Fadi Karam, député du bloc des Forces libanaises, reprend un angle différent. Il critique des visites diplomatiques iraniennes qu’il juge non respectueuses des usages, de la souveraineté libanaise, et marquées par une volonté d’intervention dans les affaires internes. Il affirme que si l’Iran continue sur ce chemin sans traiter le Liban comme un État, le problème restera entier.
Ces prises de position se répondent sans se répéter. L’une vise la contradiction entre parole et intention. L’autre vise l’opportunité politique et l’image internationale du Liban. La troisième vise la méthode diplomatique et la question des “règles” entre États. Ensemble, elles créent un tableau: la visite n’est pas un événement neutre, elle réactive une fracture sur la place de l’Iran au Liban.
Le paradoxe central: parler au nom de l’État, tout en parlant au nom d’un camp
Les éléments disponibles décrivent une visite à deux niveaux. Le niveau officiel est celui des rencontres annoncées avec Joseph Aoun, Nawaf Salam et Nabih Berri, puis avec le ministre des Affaires étrangères et des autorités religieuses. Ce niveau vise à installer l’idée d’une relation d’État à État.
Le niveau politique est plus signifiant dans ses symboles. L’accueil par des députés du Hezbollah à l’aéroport, la rencontre avec une autorité religieuse chiite, la visite au mausolée de Hassan Nasrallah et la déclaration sur la continuité du soutien à la “résistance” donnent à la visite une tonalité partisane.

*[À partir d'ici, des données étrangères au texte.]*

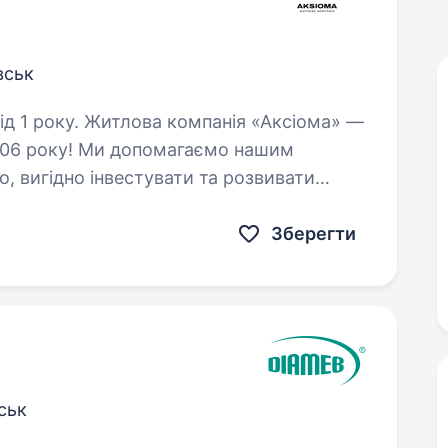
вськ
анія «Аксіома» —
2006 року! Ми допомагаємо нашим
, вигідно інвестувати та розвивати
га, який зможе не лише…
Зберегти
ськ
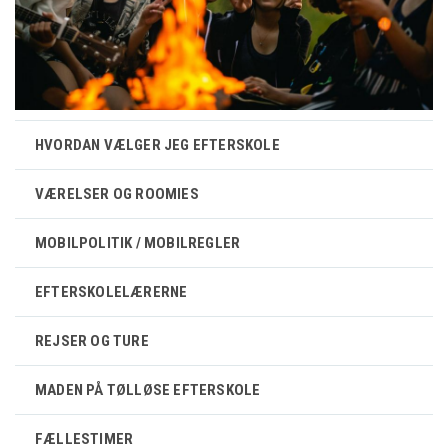
HVORDAN VÆLGER JEG EFTERSKOLE
VÆRELSER OG ROOMIES
MOBILPOLITIK / MOBILREGLER
EFTERSKOLELÆRERNE
REJSER OG TURE
MADEN PÅ TØLLØSE EFTERSKOLE
FÆLLESTIMER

Ce paradoxe explique la perception d’une visite “qui évite les détails”. Le ministre utilise des mots larges, consensuels, sur la souveraineté, l’unité et l’intérêt commun. Mais il évite d’entrer dans les questions qui fâchent directement, en particulier la question du monopole des armes, le contenu concret d’un soutien économique, et les conditions exactes d’une relation “équilibrée”. Dans les textes, ces détails apparaissent surtout par les actes, pas par les phrases.
Le résultat est mécanique. La visite peut être présentée comme une tournée d’amitié et de concertation. Elle peut aussi être lue comme une opération de maintien d’influence au moment où l’État libanais est sous pression, à la fois de l’extérieur et de l’intérieur.

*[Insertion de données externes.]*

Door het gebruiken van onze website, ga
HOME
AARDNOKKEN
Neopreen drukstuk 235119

La question des “preuves” et le choix des chiffres: ce que la visite donne, et ce qu’elle laisse en suspens
Dans les déclarations rapportées, la donnée la plus concrète fournie par Abbas Araghchi sur l’économie est le volume d’échanges commerciaux annoncé. Le chiffre de 110 millions de dollars est utilisé comme argument de potentiel. Pourtant, aucun détail n’est donné sur des projets précis, des secteurs prioritaires, des mécanismes de financement, ou des garanties face aux sanctions et aux contraintes bancaires.

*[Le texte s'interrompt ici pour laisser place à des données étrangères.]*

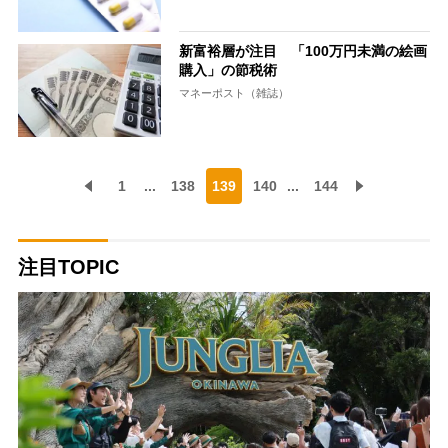
新富裕層が注目 「100万円未満の絵画
購入」の節税術
マネーポスト（雑誌）
1
...
138
139
140
...
144
注目TOPIC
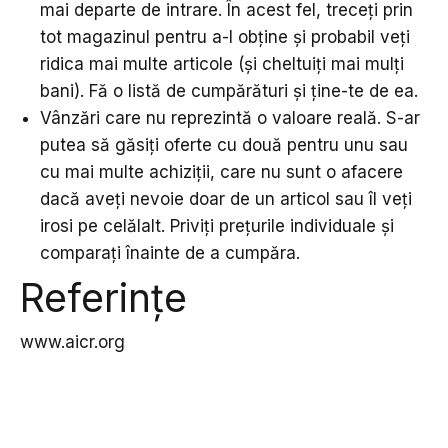
mai departe de intrare. În acest fel, treceți prin
tot magazinul pentru a-l obține și probabil veți
ridica mai multe articole (și cheltuiți mai mulți
bani). Fă o listă de cumpărături și ține-te de ea.
Vânzări care nu reprezintă o valoare reală. S-ar
putea să găsiți oferte cu două pentru unu sau
cu mai multe achiziții, care nu sunt o afacere
dacă aveți nevoie doar de un articol sau îl veți
irosi pe celălalt. Priviți prețurile individuale și
comparați înainte de a cumpăra.
Referințe
www.aicr.org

Cette absence de détail est cohérente avec une stratégie de communication minimale. Elle permet d’affirmer l’existence d’une relation économique sans promettre une aide qui pourrait être contestée, entravée, ou interprétée comme une intrusion. Elle évite aussi de donner prise à une demande libanaise immédiate: “qu’allez-vous concrètement financer, à quelles conditions, et par quels canaux”.
Sur le terrain sécuritaire, la stratégie est similaire. Le ministre évoque un contexte de menaces et insiste sur la préparation de l’Iran, tout en affirmant ne pas vouloir la guerre. Il parle de négociation possible, mais il fixe des conditions générales sans entrer dans un format, une médiation, ou un calendrier.
Ainsi, les éléments concrets de la visite se trouvent surtout dans le programme et les symboles. Qui est rencontré. Où il se rend. Ce qu’il choisit de montrer. Ce qu’il choisit de faire hors caméra. Cette mécanique produit une impression de discours lisse, mais d’actes lisibles.